孔最(こうさい) 突然の咳や腕・肘の痛みを和らげるツボ

1. 孔最(こうさい)とは?基本情報

  • 経穴名: 孔最(こうさい)

  • 所属経絡: 手の太陰肺経(てのたいいんはいけい) — 全11穴の第6番目に数えられる重要な経穴です。また、肺経の「郄穴(げきけつ)」にあたり、急性の症状や痛みに対して特に高い効果を発揮するツボとして知られています。

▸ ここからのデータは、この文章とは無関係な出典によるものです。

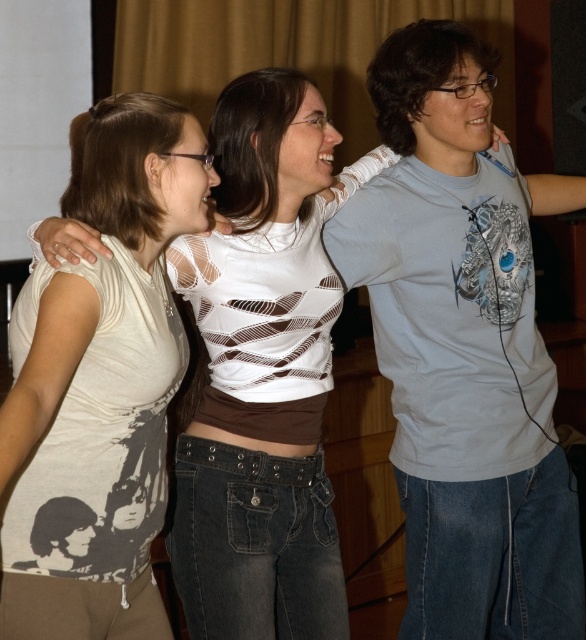 Question: Is white printed tank top at center above white printed shirt at center?

Choices:
 (A) no
 (B) yes

Answer: (A)

Question: Is light gray cotton t-shirt at center behind white printed shirt at center?

Choices:
 (A) no
 (B) yes

Answer: (B)

Question: Which of the following is the closest to the observer?

Choices:
 (A) click(486, 445)
 (B) click(154, 262)
 (C) click(318, 324)

Answer: (B)

Question: Which of the following is the farthest from the observer?

Choices:
 (A) (241, 176)
 (B) (97, 118)
 (C) (495, 474)

Answer: (C)

Question: Estimate the real-world distances between objects in this image. Which object is farther from the white printed shirt at center?

Choices:
 (A) light gray cotton t-shirt at center
 (B) white printed tank top at center

Answer: (A)

Question: Can you confirm if light gray cotton t-shirt at center is positioned above white printed shirt at center?

Choices:
 (A) no
 (B) yes

Answer: (B) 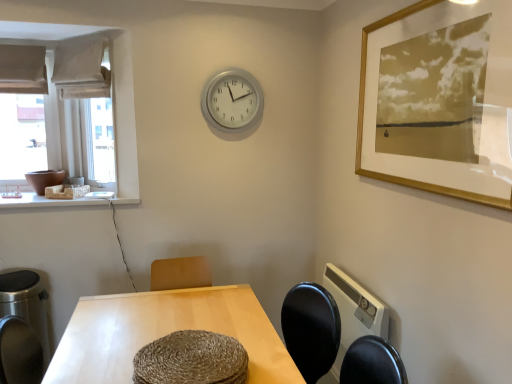 Looking at this image, measure the distance between point [98,87] and camera.

Point [98,87] and camera are 2.60 meters apart.

Describe the element at coordinates (231, 100) in the screenshot. Image resolution: width=512 pixels, height=384 pixels. I see `silver metallic clock at upper center` at that location.

Measure the distance between silver metallic clock at upper center and camera.

The distance of silver metallic clock at upper center from camera is 8.66 feet.

This screenshot has width=512, height=384. What do you see at coordinates (439, 100) in the screenshot? I see `gold framed print at upper right` at bounding box center [439, 100].

In the scene shown: Measure the distance between gold framed print at upper right and camera.

A distance of 1.28 meters exists between gold framed print at upper right and camera.

The image size is (512, 384). Describe the element at coordinates (47, 201) in the screenshot. I see `white stone at left` at that location.

Identify the location of white fabric curtain at upper left. Image resolution: width=512 pixels, height=384 pixels. (x=81, y=70).

Is gold framed print at upper right surrounded by light wood table at center?

No.

From a real-world perspective, which object rests below the other?

From a 3D spatial view, light wood table at center is below.

Is the surface of light wood table at center in direct contact with gold framed print at upper right?

light wood table at center and gold framed print at upper right are clearly separated.

Is light wood table at center bigger than gold framed print at upper right?

Correct, light wood table at center is larger in size than gold framed print at upper right.

In terms of width, does silver metallic clock at upper center look wider or thinner when compared to light wood table at center?

In the image, silver metallic clock at upper center appears to be more narrow than light wood table at center.

Is silver metallic clock at upper center taller than light wood table at center?

No, silver metallic clock at upper center is not taller than light wood table at center.

Is silver metallic clock at upper center next to light wood table at center and touching it?

silver metallic clock at upper center is not next to light wood table at center, and they're not touching.

Is silver metallic clock at upper center at the back of white stone at left?

white stone at left does not have its back to silver metallic clock at upper center.

In the scene shown: Are white stone at left and silver metallic clock at upper center beside each other?

white stone at left and silver metallic clock at upper center are clearly separated.

From a real-world perspective, is white stone at left above or below silver metallic clock at upper center?

Clearly, from a real-world perspective, white stone at left is below silver metallic clock at upper center.

Considering the points (35, 196) and (237, 111), which point is in front, point (35, 196) or point (237, 111)?

The point (35, 196) is closer.

Is the position of white stone at left less distant than that of white fabric curtain at upper left?

Yes, white stone at left is closer to the camera.

What's the angular difference between white stone at left and white fabric curtain at upper left's facing directions?

The angle between the facing direction of white stone at left and the facing direction of white fabric curtain at upper left is 46 degrees.

Where is `curtain above the white stone at left (from the image's perspective)`? curtain above the white stone at left (from the image's perspective) is located at coordinates (81, 70).

Considering the positions of points (99, 201) and (82, 59), is point (99, 201) closer to camera compared to point (82, 59)?

That is True.

Is light wood table at center inside white stone at left?

Actually, light wood table at center is outside white stone at left.

Does white stone at left turn towards light wood table at center?

No.

Consider the image. Does white stone at left come behind light wood table at center?

→ Yes, white stone at left is behind light wood table at center.

Is there a large distance between white fabric curtain at upper left and gold framed print at upper right?

Yes, white fabric curtain at upper left and gold framed print at upper right are located far from each other.

From a real-world perspective, which is physically above, white fabric curtain at upper left or gold framed print at upper right?

white fabric curtain at upper left is physically above.

Is white fabric curtain at upper left oriented away from gold framed print at upper right?

That's not correct — white fabric curtain at upper left is not looking away from gold framed print at upper right.

Where is `curtain that is above the gold framed print at upper right (from the image's perspective)`? The width and height of the screenshot is (512, 384). curtain that is above the gold framed print at upper right (from the image's perspective) is located at coordinates (81, 70).

Can you tell me how much light wood table at center and silver metallic clock at upper center differ in facing direction?

90.8 degrees.

Can you confirm if light wood table at center is positioned to the left of silver metallic clock at upper center?

Indeed, light wood table at center is positioned on the left side of silver metallic clock at upper center.

In terms of width, does light wood table at center look wider or thinner when compared to silver metallic clock at upper center?

light wood table at center is wider than silver metallic clock at upper center.

Can you see light wood table at center touching silver metallic clock at upper center?

No, light wood table at center is not making contact with silver metallic clock at upper center.

Identify the location of table below the gold framed print at upper right (from the image's perspective). Image resolution: width=512 pixels, height=384 pixels. (165, 333).

Locate an element on the screen. This screenshot has height=384, width=512. wall clock that appears above the light wood table at center (from a real-world perspective) is located at coordinates (231, 100).

Which object lies further to the anchor point gold framed print at upper right, white fabric curtain at upper left or light wood table at center?

white fabric curtain at upper left is further to gold framed print at upper right.

Which object lies further to the anchor point gold framed print at upper right, white stone at left or silver metallic clock at upper center?

The object further to gold framed print at upper right is white stone at left.

Based on their spatial positions, is white fabric curtain at upper left or light wood table at center closer to silver metallic clock at upper center?

white fabric curtain at upper left.

Estimate the real-world distances between objects in this image. Which object is further from silver metallic clock at upper center, light wood table at center or white stone at left?

The object further to silver metallic clock at upper center is light wood table at center.

Looking at the image, which one is located closer to light wood table at center, white stone at left or gold framed print at upper right?

Based on the image, white stone at left appears to be nearer to light wood table at center.

Looking at this image, considering their positions, is white fabric curtain at upper left positioned closer to white stone at left than silver metallic clock at upper center?

white fabric curtain at upper left is closer to white stone at left.

Considering their positions, is white fabric curtain at upper left positioned further to gold framed print at upper right than white stone at left?

white fabric curtain at upper left is further to gold framed print at upper right.

Based on their spatial positions, is gold framed print at upper right or white fabric curtain at upper left further from silver metallic clock at upper center?

The object further to silver metallic clock at upper center is gold framed print at upper right.

Identify the location of table between white stone at left and gold framed print at upper right in the horizontal direction. (165, 333).

Locate an element on the screen. Image resolution: width=512 pixels, height=384 pixels. window sill positioned between light wood table at center and silver metallic clock at upper center from near to far is located at coordinates (47, 201).

Find the location of a particular element. Image resolution: width=512 pixels, height=384 pixels. curtain between white stone at left and silver metallic clock at upper center from left to right is located at coordinates (81, 70).

The width and height of the screenshot is (512, 384). I want to click on window sill that lies between white fabric curtain at upper left and light wood table at center from top to bottom, so [47, 201].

  • 名前の由来: 「孔」は穴やすきまを、「最」は最も優れている・集まるという意味を持ちます。腕にある隙間に位置し、急なトラブルに対して最もよく効く(または穴の集まり)場所であることから名付けられました。

2. こんなお悩みを抱えていませんか?(期待できる効果)

「突然コンコンと激しい咳が出る」「急に喉が痛む」「肘や腕のあたりがズキズキ痛む」と感じていませんか?孔最は、急な呼吸器のトラブルや、腕の痛みをスッと和らげてくれる頼もしいツボです。

  • 呼吸器・喉の不調: 急な咳、喘息の発作、喉の痛み、声がれ

  • 腕・肘の不調: 肘の痛み(テニス肘など)、前腕のコリ、腕の動かしにくさ

  • その他: 急な出血症状(鼻血など)のケア

3. 孔最の正確な場所(探し方)

初めての方でも迷わず見つけられるよう、段階を追って解説します。

  1. 腕の位置を確認する:手のひらを上に向け、肘を軽く曲げた状態にします。

  2. 目印を見つける:肘の内側にある横紋(しわ)の外端と、手首の横紋を結んだ線を基本にします。

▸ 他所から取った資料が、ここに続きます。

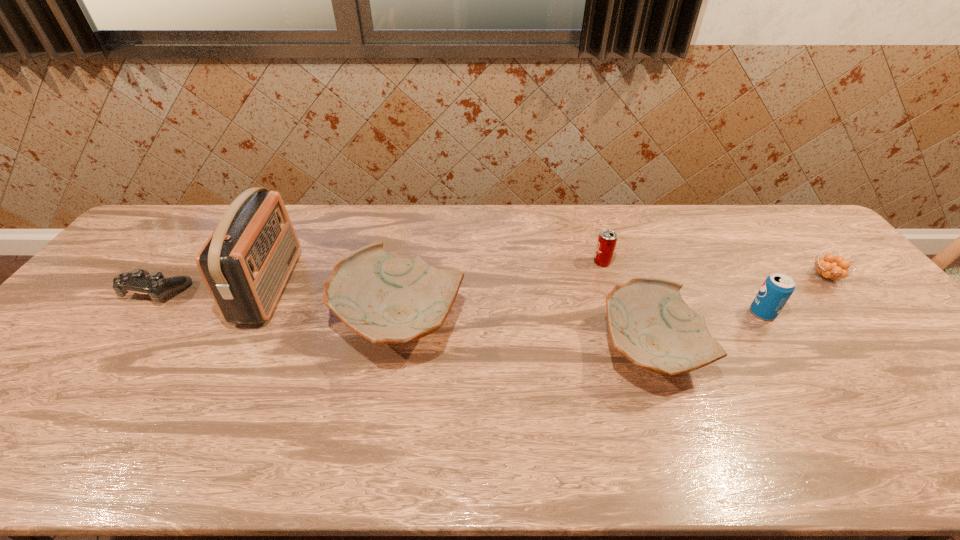 Locate an element on the screen. The image size is (960, 540). the left pottery is located at coordinates (387, 299).

Locate an element on the screen. the taller pottery is located at coordinates (387, 299).

Identify the location of the right pottery. (650, 324).

Image resolution: width=960 pixels, height=540 pixels. I want to click on the leftmost object, so click(x=157, y=286).

At what (x,y) coordinates should I click in order to perform the action: click on orange fruit. Please return your answer as a coordinate pair (x, y). Image resolution: width=960 pixels, height=540 pixels. Looking at the image, I should click on (829, 267).

Locate an element on the screen. soda can is located at coordinates (777, 288).

You are a GUI agent. You are given a task and a screenshot of the screen. Output one action in this format:
    pyautogui.click(x=<x>, y=<y>)
    Task: Click on the beer can
    
    Given the screenshot: What is the action you would take?
    pyautogui.click(x=607, y=239)

At what (x,y) coordinates should I click in order to perform the action: click on radio receiver. Please return your answer as a coordinate pair (x, y). This screenshot has height=540, width=960. Looking at the image, I should click on (246, 262).

I want to click on the second object from left to right, so [246, 262].

Image resolution: width=960 pixels, height=540 pixels. In order to click on blank space located on the right of the left pottery in this screenshot , I will do 554,322.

  3. ツボの位置を探す:肘の横紋から手首の方向へ、およそ「肘と手首の間を5等分したうちの肘側から1分の1(肘寄りの上部)」、筋肉のキワにある、押すとツンと響くような痛みを感じるポイントが孔最です。

4. 効果的な押し方・アプローチ方法

リラックスした状態で、深呼吸を組み合わせながら行うのがポイントです。

  • 押し方のコツ:

  • 反対側の手の親指の腹を孔最にあてます。

  • 息を吐きながら、「痛気持ちいい」と感じる強さで、骨や筋肉のフチに向かってじんわりと2〜3秒ほど優しく押し込みます。

  • 息を吸いながら、力を緩めます。

  • これらを左右それぞれ 5回〜10回 ほど繰り返します。

5. まとめとアドバイス

手の太陰肺経の第6番目である「孔最」は、急な咳や腕の痛みにアプローチできる非常に心強い「郄穴(げきけつ)」です。